* AIM OF THE TASK
Among the entries that follow, how many lines contain the word "esports"? Give the number alone.

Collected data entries
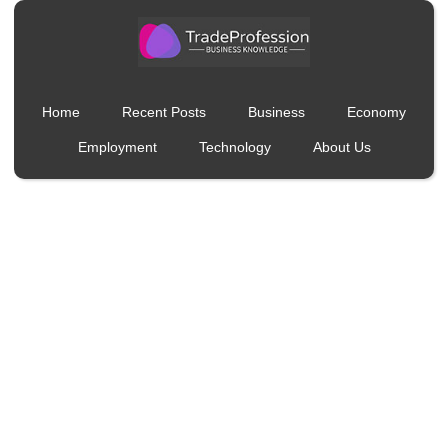
Home
Recent Posts
Business
Economy
Employment
Technology
About Us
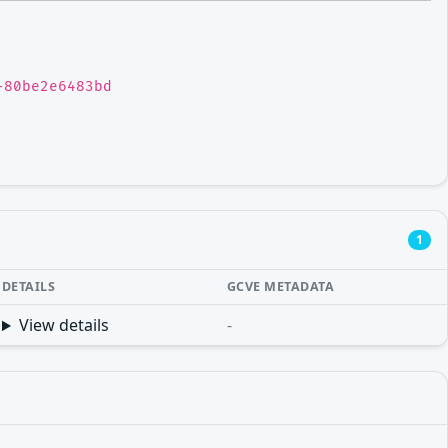
-80be2e6483bd
1
DETAILS
GCVE METADATA
View details
-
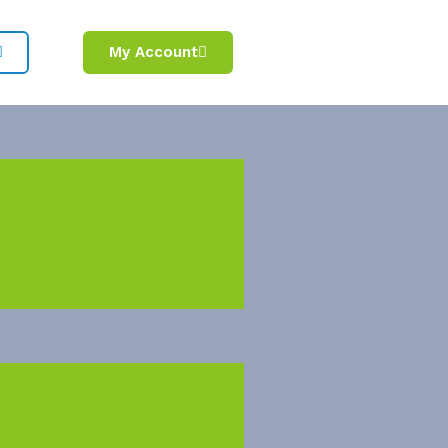
My Account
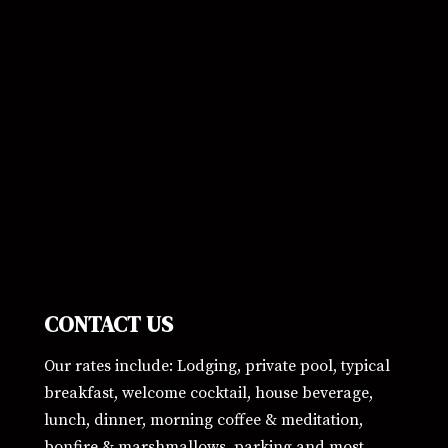
CONTACT US
Our rates include: Lodging, private pool, typical
breakfast, welcome cocktail, house beverage,
lunch, dinner, morning coffee & meditation,
bonfire & marshmallows, parking and most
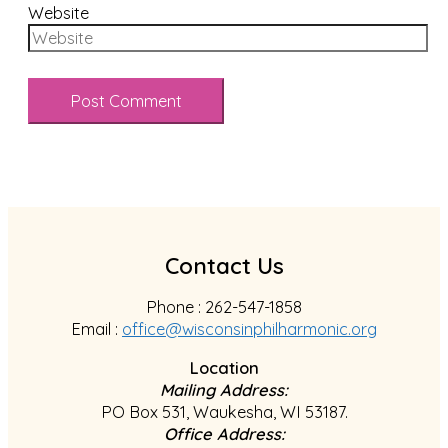
Website
Contact Us
Phone : 262-547-1858
Email :
office@wisconsinphilharmonic.org
Location
Mailing Address:
PO Box 531, Waukesha, WI 53187.
Office Address:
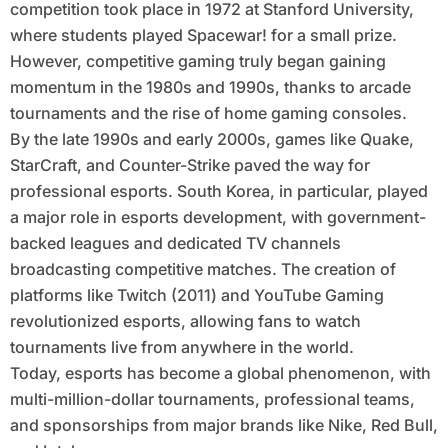
competition took place in 1972 at Stanford University,
where students played Spacewar! for a small prize.
However, competitive gaming truly began gaining
momentum in the 1980s and 1990s, thanks to arcade
tournaments and the rise of home gaming consoles.
By the late 1990s and early 2000s, games like Quake,
StarCraft, and Counter-Strike paved the way for
professional esports. South Korea, in particular, played
a major role in esports development, with government-
backed leagues and dedicated TV channels
broadcasting competitive matches. The creation of
platforms like Twitch (2011) and YouTube Gaming
revolutionized esports, allowing fans to watch
tournaments live from anywhere in the world.
Today, esports has become a global phenomenon, with
multi-million-dollar tournaments, professional teams,
and sponsorships from major brands like Nike, Red Bull,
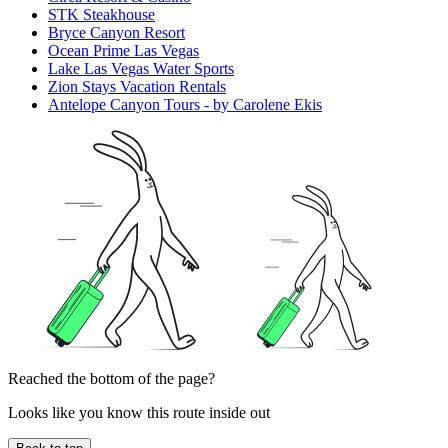
STK Steakhouse
Bryce Canyon Resort
Ocean Prime Las Vegas
Lake Las Vegas Water Sports
Zion Stays Vacation Rentals
Antelope Canyon Tours - by Carolene Ekis
Reached the bottom of the page?
Looks like you know this route inside out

* RESULT
4